[Dataset records]

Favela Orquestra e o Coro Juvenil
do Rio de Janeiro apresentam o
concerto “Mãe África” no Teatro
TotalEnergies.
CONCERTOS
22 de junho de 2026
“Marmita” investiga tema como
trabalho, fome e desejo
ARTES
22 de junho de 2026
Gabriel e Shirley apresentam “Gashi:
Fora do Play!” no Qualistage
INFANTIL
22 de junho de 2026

* * *

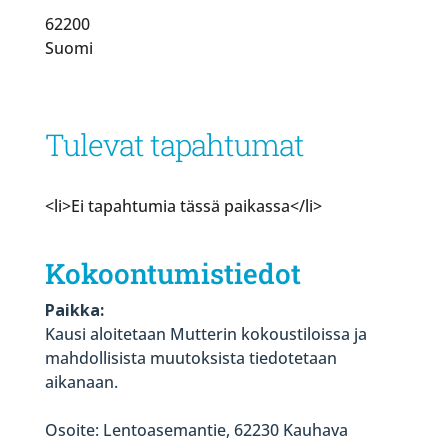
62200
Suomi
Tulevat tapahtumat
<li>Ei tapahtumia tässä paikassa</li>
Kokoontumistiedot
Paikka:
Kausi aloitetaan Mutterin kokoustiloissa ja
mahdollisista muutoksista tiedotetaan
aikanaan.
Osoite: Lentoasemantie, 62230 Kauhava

TASK INSTRUCTIONS: What is needed is the number of lines in the data that hold the word "apresentam", with nothing added.

SOLUTION FOR THIS EXERCISE: 2